There was so much history in the character, so much reference material, that I could definitely have a picture in mind - right from the first scene, I know what he's very strong, clear objective is. It's quite easy to make choices because of that."

"The fact that he is a Holocaust survivor, that he did try to live a normal life and there was the death of his child and his subsequent revenge and therefore, essentially, his mistrust of the human race; you can see where it's coming from. It's justified to some point. A lot of what he says makes sense. A lot of his dire predictions of human treatment of mutants happens. He's more of a realist than Charles, even if he is a cynic."





First Class has the cool factor for fans of an origin story featuring favorites not previously captured onscreen (the Hellfire Club, Banshee and Havok among them) and the cool factor for everyone else of its 1962 setting - the clothes, the Cold War and Cuban missile crisis.

"Definitely when you put on the clothes, you do feel it, whether you're in 300 or some sort of period piece, it always helps to be wearing some sort of garment that takes you to that era.
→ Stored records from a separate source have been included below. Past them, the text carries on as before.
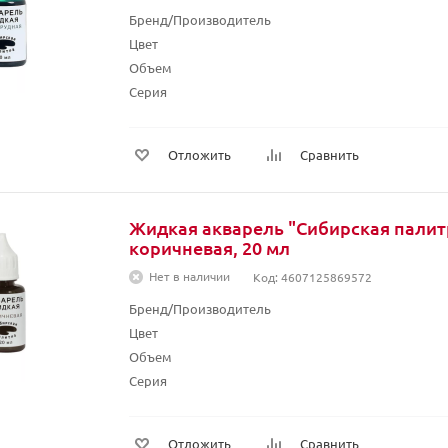
Бренд/Производитель
Цвет
Объем
Серия
Отложить
Сравнить
Жидкая акварель "Сибирская палит
коричневая, 20 мл
Нет в наличии
Код: 4607125869572
Бренд/Производитель
Цвет
Объем
Серия
Отложить
Сравнить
But when we were talking about the actual voice of the character, when we decided not to go down the Ian McKellen route, he said what he liked about my voice was that it was a little bit, sort of off. And that's what he thought Connery had that was sort of interesting, and he wanted me to keep that flavor and just take the Irishness out of it."

Created by Marvel gods Stan Lee and Jack Kirby, Magneto debuted in the first-ever appearance of the X-Men ( X-Men No. 1, 1963).
The unorthodox heroes were ahead of the curve from the start; they often served as a vehicle for social commentary then not common in the genre.

"By whatever means necessary,' yes, I do think that works," says Fassbender. "Erik is very much a Machiavellian character: 'The end justifies the means': Unless you cause some kind of financial disruption or take some offensive action, then you will never make progress. Charles is more of the belief that if you accentuate the positive and try as much as you can to help the other side, that is the way forward. You would have to say that Charles' is the long man's route, because that's not happening in the near future."